Tja , ich würde das Programm ja gerne entkäfern mit einem Brechpunkt, weiß aber nicht, wie ich das Programm in der IDE dazu bringe. Schließlich müsste ich dafür ein SIGTERM machen und das innerhalb des Programms. Wenn ich in Netbeans auf den kleinen roten Knopf drücke, steigt das Programm komplett aus. Keine Ahnung, wie ich das simulieren kann.


----------



## Ebenius (27. Feb 2009)

aldi15 hat gesagt.:


> wie ich sehe, hast du dein Bild wieder .


Dazu musste ich mit einflussreichen Menschen schlafen. 



aldi15 hat gesagt.:


> Tja , ich würde das Programm ja gerne entkäfern mit einem Brechpunkt, weiß aber nicht, wie ich das Programm in der IDE dazu bringe.

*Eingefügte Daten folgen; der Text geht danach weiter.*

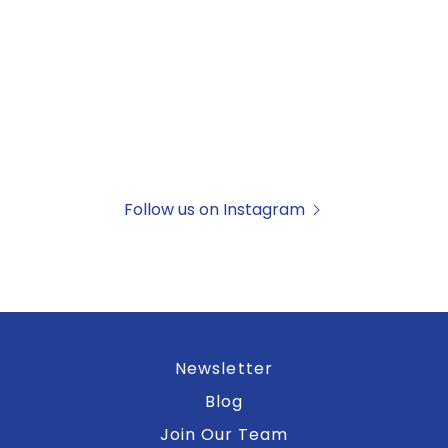
Follow us on Instagram
Newsletter
Blog
Join Our Team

Einfach in die Main()-Methode das da einfügen: [HIGHLIGHT="Java"]final Thread t = new Thread(new Runnable() {
  public void run() {
    try {
      Thread.sleep(5000); // Zeit musst Du anpassen!
    } catch (Exception ex) {
      ex.printStackTrace();
    }

    System.exit(0);
  }
});
t.setDaemon(true);
t.start();[/HIGHLIGHT]
Code im Browser getippt... Kleine Fehler bitte selbst beheben

Nachtrag: Oder einfach die PID rauswühlen und in der Shell: 
	
	
	
	





```
kill [PID]
```

Ebenius


----------



## ice-breaker (27. Feb 2009)

aldi15 hat gesagt.:


> Nee, nee, neee, so einfach ist's nun auch wieder nich
> Also - in dem Augenblick, wo durch den Hook StopSearch() aufgerufen wird, wird der Flag auf false gesetzt, das heißt aber nicht, dass jetzt *sofort *die Schleife beendet wird. Wenn der Flag gesetzt wird, kann sich das Programm sonstwo in der Schleife befinden. Geprüft wird das Schleifenargument erst wieder nach einem kompletten Durchlauf - und dann steigt die Schleife aus, weil theFlag==false! D.h. der ganze Code zwischen dem Zeitpunkt wo der Flag gesetzt wird, bis zum Fuß der Schleife wird noch ausgeführt! Daß dem so ist, kann ich beweisen, denn die Arbeit, die dort getan wird (Bildverarbeitung) wird fertiggestellt! Lediglich das logging funktioniert dann nicht mehr, und zwar ziemlich genau nachdem der Thread vom Hook den Flag gesetzt hat.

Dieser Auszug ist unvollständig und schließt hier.